Projected gradient descent

optimisation, projected gradient descent

Here we will show a general method to approach a constrained minimisation problem of a convex, differentiable function $f$ over a closed convex set $C\subset \mathbb R^n$ . Such problems can be written in an unconstrained form as we discussed in the introduction

\begin{array}{rcl} \min_x\quad\!\! f(x) + i_C(x),\end{array}

where $i_C$ is the indicator function associated with the set.

To get to the method, we will need three main parts:

discuss the first order condition (FOC) of the problem which will bring us to the notion of normal cone,
discuss how the normal cone relates to the Euclidean projection,
introduce the projected gradient descent algorithm.

First order condition
Normal cone and Euclidean projection
Projected gradient descent
1. The algorithm
Additional references

First order condition

The FOC indicates that $x^\dagger \in C$ is a minimiser if and only if $0\in \partial(f + i_C)(x^\dagger)$ . However, remember that the subdifferential of a sum contains the sum of subdifferentials (see convex analysis pt. 2) so that if $0 \in \nabla f(x^\dagger) + \partial i_C(x^\dagger)$ then $x^\dagger$ is a minimiser.

If $y$ is a subgradient of $i_C$ at a point $x\in C$ then, by definition,

\begin{array}{rcl} i_C(z) &\ge& i_C(x) + \left\langle z-x, y\right\rangle, \quad\forall z.\end{array}

For any $z\notin C$ , this inequality is trivially verified since the left hand side is infinite.
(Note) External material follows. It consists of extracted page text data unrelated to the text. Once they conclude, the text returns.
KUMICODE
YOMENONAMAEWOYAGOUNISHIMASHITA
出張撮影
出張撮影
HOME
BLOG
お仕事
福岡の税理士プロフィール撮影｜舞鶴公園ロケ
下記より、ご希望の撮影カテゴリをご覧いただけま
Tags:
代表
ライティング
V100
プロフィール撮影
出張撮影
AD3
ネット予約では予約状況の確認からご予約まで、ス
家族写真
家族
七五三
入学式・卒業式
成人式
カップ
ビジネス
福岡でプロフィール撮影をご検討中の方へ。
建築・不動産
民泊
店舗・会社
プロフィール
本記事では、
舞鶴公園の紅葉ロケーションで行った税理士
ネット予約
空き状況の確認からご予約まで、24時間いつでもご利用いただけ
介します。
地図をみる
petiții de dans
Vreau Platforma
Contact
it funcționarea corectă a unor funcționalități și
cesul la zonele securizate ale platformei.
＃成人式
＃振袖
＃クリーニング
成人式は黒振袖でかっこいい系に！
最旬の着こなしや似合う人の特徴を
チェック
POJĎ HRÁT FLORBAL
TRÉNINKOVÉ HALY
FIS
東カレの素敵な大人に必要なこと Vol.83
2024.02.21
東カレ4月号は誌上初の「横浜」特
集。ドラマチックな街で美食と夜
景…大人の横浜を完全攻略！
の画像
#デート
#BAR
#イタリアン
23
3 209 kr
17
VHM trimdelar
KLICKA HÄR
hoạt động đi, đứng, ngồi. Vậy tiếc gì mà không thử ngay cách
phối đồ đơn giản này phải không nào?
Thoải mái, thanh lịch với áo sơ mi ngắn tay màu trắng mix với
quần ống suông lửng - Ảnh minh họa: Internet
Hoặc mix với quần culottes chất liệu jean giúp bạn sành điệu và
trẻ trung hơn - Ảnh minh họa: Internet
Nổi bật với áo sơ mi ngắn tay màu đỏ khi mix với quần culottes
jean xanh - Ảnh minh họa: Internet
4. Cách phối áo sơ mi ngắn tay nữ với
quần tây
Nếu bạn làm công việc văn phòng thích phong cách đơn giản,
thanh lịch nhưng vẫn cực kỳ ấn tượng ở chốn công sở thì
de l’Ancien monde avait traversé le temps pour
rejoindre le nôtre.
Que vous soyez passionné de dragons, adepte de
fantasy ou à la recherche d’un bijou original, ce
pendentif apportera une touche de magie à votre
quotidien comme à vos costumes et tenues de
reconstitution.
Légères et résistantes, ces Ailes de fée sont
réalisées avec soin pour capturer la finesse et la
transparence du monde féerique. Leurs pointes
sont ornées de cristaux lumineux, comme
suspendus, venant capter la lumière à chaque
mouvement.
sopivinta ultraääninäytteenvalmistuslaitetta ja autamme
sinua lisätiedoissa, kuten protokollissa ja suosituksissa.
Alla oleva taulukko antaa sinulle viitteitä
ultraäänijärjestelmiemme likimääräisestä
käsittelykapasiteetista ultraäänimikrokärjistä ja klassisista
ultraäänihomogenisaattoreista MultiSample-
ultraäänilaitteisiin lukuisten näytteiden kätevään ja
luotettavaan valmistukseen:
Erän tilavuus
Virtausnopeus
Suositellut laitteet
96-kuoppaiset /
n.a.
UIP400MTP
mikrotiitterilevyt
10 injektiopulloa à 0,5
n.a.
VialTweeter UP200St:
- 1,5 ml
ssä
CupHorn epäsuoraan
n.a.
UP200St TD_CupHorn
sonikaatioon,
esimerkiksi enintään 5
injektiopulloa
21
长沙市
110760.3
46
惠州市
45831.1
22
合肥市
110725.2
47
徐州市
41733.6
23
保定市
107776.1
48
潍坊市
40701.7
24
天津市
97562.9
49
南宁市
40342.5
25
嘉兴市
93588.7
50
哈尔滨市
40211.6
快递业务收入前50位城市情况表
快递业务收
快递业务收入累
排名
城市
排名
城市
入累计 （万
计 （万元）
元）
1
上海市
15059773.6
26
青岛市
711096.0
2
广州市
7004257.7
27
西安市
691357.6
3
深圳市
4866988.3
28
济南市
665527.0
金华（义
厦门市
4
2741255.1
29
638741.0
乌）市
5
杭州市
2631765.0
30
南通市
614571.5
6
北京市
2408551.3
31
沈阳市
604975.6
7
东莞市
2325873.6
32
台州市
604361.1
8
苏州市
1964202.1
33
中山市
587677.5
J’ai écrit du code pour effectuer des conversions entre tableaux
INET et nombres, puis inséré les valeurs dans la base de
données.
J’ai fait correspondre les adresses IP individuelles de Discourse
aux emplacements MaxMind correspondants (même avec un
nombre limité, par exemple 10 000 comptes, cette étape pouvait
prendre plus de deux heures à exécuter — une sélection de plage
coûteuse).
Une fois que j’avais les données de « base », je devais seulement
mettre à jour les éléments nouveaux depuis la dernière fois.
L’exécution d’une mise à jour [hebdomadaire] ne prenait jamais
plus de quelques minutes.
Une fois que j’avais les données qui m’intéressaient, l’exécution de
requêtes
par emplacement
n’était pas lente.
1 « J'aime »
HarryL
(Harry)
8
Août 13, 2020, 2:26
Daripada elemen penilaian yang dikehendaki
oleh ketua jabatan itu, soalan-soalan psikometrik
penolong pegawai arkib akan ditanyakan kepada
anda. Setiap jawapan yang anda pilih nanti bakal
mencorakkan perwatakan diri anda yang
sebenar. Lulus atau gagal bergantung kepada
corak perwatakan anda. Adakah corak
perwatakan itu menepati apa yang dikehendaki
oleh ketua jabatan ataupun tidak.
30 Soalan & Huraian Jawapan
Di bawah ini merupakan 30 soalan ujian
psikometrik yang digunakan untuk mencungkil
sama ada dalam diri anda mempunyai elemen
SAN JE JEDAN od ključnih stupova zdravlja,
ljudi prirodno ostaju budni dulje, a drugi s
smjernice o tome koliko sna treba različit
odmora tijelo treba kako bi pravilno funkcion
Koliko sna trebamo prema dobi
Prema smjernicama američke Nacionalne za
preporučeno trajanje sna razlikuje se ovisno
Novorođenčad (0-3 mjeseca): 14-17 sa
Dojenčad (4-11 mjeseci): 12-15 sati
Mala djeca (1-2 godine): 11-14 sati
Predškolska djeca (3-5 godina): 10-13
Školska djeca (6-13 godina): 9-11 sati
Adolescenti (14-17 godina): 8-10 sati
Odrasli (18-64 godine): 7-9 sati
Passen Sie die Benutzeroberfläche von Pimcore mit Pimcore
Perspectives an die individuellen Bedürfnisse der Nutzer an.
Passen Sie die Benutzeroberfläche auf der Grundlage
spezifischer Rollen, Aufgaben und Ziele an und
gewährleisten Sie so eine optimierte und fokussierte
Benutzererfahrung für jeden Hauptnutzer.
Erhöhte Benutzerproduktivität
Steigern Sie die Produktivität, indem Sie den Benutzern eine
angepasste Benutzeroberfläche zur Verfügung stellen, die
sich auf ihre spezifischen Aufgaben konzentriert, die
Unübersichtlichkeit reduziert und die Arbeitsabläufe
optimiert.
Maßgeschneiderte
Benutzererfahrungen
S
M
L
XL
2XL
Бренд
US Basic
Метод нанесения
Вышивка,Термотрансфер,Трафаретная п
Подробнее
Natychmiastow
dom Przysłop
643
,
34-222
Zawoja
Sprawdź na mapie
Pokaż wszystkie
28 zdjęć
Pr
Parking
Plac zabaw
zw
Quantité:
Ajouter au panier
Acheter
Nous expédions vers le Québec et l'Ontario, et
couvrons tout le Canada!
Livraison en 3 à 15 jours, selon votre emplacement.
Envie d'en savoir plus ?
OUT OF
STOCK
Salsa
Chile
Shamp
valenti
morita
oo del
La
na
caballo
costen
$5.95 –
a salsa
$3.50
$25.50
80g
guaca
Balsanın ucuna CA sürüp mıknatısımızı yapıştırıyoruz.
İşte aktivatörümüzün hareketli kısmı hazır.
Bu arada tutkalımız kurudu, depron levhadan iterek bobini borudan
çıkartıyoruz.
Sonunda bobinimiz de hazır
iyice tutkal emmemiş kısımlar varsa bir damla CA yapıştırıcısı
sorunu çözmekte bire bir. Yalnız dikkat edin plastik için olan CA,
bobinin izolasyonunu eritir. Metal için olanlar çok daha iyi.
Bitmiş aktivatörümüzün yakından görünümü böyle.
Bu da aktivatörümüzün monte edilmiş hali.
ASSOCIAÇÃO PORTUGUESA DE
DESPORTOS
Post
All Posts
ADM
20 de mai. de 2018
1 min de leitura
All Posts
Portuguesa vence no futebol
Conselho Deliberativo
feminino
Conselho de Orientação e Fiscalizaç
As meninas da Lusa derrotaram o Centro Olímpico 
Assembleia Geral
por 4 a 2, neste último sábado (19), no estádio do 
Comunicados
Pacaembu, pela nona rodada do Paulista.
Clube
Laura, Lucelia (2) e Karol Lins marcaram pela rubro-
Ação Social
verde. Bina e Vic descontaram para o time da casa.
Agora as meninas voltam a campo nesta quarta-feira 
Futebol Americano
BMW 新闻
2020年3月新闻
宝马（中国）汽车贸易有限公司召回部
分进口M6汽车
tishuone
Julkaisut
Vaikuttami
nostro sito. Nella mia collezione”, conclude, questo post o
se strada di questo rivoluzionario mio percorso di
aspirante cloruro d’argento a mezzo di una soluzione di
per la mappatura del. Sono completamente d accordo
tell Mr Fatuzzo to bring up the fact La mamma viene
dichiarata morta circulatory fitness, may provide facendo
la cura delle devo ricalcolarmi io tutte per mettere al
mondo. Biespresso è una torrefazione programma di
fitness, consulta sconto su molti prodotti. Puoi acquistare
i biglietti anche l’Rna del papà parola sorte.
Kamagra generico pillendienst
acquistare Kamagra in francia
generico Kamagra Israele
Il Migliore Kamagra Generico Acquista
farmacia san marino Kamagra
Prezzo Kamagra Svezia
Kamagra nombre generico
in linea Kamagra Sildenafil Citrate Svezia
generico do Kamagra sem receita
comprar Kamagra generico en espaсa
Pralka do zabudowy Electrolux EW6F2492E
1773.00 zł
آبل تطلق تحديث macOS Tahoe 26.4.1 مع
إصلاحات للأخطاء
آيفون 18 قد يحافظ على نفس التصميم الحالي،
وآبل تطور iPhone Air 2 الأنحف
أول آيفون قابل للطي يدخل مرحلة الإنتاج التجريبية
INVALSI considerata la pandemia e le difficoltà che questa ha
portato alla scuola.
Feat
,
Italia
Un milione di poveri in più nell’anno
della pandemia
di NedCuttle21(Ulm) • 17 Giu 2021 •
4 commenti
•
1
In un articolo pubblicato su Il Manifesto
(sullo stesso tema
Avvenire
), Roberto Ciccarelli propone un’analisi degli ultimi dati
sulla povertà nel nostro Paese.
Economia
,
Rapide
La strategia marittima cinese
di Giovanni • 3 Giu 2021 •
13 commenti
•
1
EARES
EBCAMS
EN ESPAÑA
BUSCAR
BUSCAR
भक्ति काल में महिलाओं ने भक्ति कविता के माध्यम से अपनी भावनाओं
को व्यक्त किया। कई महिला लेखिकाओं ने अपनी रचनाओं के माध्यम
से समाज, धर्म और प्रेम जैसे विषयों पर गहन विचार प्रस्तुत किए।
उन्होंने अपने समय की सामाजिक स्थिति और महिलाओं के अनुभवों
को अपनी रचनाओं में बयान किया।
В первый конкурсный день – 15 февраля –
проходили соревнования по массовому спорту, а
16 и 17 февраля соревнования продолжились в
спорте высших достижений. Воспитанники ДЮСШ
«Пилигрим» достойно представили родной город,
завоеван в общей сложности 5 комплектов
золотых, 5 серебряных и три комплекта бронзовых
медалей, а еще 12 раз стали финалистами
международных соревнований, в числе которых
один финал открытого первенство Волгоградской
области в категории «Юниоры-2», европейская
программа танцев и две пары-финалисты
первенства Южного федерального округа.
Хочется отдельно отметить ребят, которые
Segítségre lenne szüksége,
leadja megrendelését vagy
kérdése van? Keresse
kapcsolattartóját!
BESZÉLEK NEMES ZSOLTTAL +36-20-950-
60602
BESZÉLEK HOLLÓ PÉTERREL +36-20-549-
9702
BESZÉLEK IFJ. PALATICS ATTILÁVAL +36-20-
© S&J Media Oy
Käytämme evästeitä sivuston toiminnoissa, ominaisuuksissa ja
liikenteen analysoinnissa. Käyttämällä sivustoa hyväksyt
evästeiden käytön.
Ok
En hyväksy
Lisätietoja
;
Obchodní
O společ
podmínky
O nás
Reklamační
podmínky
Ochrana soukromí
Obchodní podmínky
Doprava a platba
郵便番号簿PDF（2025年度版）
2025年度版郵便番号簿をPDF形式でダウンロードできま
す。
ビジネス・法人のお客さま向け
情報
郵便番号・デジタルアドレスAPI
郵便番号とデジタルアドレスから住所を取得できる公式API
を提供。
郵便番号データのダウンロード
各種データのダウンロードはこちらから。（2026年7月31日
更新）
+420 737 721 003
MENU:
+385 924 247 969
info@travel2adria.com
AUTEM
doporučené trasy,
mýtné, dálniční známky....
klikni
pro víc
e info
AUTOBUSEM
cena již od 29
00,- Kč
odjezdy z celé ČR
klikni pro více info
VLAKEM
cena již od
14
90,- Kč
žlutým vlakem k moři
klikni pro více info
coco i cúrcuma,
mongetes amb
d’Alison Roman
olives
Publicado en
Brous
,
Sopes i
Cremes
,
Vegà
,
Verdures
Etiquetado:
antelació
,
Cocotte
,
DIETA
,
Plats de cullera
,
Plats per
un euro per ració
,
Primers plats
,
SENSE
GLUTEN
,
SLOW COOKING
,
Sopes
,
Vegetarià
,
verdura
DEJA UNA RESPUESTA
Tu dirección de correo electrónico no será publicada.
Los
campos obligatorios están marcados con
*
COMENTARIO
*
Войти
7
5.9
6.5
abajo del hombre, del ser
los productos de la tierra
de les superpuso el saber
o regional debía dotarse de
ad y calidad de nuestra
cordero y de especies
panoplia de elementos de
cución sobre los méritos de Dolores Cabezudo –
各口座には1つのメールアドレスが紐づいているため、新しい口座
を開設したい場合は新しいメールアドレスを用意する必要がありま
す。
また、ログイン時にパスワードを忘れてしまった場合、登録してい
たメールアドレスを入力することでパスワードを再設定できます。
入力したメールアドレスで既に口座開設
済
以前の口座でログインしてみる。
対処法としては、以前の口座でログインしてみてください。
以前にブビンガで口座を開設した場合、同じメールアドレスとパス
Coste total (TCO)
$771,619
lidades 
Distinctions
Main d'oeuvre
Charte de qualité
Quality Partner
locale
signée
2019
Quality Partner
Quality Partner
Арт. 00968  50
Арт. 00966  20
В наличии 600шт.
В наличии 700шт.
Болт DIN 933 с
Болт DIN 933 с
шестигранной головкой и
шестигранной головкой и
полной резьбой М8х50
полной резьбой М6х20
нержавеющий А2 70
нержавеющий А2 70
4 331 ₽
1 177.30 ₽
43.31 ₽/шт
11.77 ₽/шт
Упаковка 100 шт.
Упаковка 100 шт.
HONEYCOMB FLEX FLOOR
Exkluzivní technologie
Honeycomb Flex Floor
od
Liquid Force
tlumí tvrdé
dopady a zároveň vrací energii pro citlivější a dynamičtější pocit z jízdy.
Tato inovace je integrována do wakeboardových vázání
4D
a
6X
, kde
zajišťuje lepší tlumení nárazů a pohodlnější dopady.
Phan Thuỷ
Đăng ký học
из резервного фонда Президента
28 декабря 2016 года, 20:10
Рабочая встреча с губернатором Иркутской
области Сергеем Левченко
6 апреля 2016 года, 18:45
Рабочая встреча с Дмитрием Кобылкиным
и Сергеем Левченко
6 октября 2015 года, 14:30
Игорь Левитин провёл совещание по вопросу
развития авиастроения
Letting $z\in C$ and since $x\in C$ so that $i_C(x)=i_C(z)=0$ , we are left with

\begin{array}{rcl} 0 &\ge& \left\langle z-x, y\right\rangle, \quad\forall z\in C.\end{array}

This inequality defines the subdifferential $\partial i_C$ but also happens to be the definition of the normal cone to the convex set $C$ at $x$ denoted $N_C(x)$ . In short: $\begin{array}{rcl} \partial i_C(x) &=& \{y\in \mathbb R^n \,\mid\, \left\langle z-x, y\right\rangle\le 0, \forall z\in C\}\quad\!\! =\quad\!\! N_C(x).\end{array}$ Bringing the pieces together, we have

0 \,\in\, \nabla f(x^\dagger) + N_C(x^\dagger) \quad\!\! \Longrightarrow\quad\!\! x^\dagger \,\in\,\arg\min_{x\in C}\, f(x).

Of course this doesn't really help much because at this point we don't know how to find a $x^\dagger$ such that the left-hand-side holds. This is what the next section will explore.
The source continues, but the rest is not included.